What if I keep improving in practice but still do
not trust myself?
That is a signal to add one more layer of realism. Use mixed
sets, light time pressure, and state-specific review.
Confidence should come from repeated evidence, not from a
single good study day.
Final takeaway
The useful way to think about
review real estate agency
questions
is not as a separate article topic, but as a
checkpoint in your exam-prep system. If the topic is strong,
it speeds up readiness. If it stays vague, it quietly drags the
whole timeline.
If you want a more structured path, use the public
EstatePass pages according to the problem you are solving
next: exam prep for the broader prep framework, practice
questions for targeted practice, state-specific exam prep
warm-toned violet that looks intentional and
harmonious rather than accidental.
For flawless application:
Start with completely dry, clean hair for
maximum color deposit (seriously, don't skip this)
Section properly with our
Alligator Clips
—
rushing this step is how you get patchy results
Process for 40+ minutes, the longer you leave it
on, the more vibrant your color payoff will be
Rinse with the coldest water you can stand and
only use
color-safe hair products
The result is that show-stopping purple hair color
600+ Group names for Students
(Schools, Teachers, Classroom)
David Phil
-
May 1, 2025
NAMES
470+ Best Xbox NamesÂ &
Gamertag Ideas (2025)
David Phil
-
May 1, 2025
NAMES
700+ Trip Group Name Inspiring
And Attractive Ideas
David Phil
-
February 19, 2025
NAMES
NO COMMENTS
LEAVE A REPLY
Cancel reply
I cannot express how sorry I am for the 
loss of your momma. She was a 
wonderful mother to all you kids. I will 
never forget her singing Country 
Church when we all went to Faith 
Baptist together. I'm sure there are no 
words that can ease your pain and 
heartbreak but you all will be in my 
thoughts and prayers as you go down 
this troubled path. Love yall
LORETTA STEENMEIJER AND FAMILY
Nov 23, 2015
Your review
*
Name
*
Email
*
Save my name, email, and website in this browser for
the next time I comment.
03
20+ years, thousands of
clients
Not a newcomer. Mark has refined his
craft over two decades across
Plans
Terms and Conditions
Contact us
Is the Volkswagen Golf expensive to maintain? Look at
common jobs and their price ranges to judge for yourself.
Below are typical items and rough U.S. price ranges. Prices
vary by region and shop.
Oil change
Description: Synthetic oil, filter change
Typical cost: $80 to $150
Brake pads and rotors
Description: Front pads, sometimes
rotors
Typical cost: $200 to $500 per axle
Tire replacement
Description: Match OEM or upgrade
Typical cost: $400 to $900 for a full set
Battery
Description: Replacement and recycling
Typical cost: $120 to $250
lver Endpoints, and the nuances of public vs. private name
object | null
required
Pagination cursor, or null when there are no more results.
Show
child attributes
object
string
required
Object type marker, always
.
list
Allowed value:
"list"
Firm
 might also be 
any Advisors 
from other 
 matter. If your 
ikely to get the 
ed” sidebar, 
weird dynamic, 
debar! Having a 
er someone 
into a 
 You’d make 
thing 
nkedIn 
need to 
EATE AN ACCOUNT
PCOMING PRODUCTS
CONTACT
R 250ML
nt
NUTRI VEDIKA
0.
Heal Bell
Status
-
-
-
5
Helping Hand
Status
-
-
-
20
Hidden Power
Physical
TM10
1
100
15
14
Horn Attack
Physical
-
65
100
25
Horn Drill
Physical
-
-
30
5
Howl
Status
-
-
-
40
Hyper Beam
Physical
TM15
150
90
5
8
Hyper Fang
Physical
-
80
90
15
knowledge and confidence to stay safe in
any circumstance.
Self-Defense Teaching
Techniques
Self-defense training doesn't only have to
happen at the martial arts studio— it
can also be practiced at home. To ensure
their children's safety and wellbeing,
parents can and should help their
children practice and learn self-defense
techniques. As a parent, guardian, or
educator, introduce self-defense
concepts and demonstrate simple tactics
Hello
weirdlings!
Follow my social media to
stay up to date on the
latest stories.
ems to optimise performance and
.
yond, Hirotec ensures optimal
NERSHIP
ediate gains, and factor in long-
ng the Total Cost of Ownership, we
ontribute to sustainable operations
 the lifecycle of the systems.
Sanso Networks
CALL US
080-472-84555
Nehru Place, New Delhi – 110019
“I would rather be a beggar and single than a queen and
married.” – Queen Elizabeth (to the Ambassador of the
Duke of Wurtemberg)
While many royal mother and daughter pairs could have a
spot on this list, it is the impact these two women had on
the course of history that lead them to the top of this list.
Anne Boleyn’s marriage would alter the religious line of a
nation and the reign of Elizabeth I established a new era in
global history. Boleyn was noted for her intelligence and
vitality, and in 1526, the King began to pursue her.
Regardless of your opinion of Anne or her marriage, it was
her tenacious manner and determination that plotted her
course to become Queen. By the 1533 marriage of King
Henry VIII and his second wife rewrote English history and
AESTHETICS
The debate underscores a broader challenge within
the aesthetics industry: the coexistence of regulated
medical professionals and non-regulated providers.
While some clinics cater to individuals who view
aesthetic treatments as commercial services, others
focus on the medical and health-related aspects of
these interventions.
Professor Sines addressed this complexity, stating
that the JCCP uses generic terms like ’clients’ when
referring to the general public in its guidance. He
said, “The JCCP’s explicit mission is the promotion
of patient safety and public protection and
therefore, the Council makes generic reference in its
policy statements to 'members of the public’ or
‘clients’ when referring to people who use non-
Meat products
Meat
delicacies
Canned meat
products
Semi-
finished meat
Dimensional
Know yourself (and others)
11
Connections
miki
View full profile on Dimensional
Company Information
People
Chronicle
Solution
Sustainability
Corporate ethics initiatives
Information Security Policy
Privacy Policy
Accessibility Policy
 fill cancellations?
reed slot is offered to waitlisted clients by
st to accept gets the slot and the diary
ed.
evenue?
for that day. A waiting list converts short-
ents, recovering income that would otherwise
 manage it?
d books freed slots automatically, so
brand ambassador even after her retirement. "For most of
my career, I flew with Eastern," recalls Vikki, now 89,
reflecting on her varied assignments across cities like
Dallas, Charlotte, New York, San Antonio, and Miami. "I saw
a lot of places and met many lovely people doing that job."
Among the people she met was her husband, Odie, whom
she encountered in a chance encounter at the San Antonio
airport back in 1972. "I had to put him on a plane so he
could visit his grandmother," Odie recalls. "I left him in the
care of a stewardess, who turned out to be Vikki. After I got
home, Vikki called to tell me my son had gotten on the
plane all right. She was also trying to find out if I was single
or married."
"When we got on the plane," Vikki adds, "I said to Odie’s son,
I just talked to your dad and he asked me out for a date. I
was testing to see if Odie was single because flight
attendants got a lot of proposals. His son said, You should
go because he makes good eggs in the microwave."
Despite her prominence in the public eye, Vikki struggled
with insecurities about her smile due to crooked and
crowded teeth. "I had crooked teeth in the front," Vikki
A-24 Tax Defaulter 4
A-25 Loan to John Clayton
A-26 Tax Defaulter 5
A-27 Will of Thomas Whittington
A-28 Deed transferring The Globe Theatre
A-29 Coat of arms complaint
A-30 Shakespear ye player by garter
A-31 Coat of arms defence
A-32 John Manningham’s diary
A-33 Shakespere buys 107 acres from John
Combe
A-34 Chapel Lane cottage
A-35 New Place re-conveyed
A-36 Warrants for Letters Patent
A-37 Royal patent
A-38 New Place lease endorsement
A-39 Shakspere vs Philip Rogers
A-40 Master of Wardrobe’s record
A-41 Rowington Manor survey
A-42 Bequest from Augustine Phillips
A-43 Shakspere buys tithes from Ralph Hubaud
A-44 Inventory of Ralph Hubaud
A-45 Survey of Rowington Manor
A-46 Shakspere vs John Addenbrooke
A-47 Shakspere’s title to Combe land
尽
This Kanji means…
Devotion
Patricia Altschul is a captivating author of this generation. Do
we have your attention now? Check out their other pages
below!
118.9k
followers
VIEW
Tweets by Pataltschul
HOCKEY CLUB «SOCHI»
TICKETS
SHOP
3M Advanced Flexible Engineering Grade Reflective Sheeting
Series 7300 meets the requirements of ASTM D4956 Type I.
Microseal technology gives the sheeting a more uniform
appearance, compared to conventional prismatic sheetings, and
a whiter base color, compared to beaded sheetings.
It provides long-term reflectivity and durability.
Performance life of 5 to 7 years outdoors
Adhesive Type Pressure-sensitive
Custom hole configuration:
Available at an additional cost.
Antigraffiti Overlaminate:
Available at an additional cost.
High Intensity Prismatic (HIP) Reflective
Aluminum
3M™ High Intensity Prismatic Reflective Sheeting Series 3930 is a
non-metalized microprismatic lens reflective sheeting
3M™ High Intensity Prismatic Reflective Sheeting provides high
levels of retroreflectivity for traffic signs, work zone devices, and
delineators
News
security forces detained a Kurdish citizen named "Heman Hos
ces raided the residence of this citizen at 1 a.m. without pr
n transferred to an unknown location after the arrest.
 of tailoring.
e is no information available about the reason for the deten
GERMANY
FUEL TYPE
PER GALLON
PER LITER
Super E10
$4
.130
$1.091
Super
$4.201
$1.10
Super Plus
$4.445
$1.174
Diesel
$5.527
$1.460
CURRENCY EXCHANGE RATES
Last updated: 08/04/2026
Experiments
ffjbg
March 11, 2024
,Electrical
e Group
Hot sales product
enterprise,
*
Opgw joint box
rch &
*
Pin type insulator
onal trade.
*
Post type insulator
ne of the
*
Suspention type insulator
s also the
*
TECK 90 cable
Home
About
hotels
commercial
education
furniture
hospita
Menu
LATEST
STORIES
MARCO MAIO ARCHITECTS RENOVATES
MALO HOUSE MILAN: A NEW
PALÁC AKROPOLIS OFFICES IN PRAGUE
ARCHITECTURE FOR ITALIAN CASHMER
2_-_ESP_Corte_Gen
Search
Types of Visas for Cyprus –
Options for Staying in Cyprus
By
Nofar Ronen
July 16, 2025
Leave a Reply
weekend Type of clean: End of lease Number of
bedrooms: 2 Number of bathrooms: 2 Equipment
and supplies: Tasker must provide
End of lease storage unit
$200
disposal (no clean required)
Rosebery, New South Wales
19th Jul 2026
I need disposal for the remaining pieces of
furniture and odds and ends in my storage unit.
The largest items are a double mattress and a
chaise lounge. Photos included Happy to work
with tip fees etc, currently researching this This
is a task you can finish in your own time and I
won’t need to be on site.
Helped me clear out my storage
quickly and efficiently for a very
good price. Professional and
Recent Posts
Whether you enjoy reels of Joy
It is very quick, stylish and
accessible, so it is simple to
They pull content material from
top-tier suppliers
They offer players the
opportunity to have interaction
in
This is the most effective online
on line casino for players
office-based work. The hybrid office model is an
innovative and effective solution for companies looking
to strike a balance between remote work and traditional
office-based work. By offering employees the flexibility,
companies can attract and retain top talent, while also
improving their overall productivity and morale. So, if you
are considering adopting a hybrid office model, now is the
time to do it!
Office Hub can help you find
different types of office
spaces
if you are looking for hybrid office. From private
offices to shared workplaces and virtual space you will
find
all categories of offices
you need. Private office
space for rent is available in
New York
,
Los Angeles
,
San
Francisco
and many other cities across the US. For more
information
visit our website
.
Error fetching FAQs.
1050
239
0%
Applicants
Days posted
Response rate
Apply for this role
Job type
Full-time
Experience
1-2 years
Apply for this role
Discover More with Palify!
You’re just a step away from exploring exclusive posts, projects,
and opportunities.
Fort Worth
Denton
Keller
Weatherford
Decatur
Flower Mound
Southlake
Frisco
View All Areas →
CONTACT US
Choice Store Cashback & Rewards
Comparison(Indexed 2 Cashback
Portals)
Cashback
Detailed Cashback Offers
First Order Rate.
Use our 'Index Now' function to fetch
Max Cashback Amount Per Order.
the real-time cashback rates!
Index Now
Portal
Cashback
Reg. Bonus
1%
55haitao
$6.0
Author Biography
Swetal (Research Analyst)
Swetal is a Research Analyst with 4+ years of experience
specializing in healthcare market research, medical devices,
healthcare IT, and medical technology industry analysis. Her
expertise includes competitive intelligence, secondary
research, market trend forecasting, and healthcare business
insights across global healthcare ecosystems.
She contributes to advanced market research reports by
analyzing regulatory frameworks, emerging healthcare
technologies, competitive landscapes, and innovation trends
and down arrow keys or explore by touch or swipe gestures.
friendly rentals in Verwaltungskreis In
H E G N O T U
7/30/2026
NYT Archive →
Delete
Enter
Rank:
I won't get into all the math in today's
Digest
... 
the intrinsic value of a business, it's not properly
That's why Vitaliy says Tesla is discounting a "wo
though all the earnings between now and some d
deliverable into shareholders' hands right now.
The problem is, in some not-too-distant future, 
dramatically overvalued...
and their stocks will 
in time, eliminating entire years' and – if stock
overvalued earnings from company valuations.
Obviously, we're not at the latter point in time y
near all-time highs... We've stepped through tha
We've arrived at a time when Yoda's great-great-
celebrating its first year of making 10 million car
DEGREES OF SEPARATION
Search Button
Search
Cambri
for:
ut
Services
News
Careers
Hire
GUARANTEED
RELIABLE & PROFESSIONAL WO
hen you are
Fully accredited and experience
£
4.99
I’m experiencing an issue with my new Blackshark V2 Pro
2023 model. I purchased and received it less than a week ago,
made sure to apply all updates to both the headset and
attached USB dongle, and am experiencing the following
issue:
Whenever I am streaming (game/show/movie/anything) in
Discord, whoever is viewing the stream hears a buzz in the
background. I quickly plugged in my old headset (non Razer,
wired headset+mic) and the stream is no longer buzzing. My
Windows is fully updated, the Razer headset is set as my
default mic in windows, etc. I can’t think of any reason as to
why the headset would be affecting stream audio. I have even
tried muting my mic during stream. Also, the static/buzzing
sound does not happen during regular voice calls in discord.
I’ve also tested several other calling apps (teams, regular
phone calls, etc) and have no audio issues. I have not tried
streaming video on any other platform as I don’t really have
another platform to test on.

++++++++

What to do: For the word "Cyprus", find every line in the data that holds it and copy that line.

Exercise response:
Types of Visas for Cyprus –
Options for Staying in Cyprus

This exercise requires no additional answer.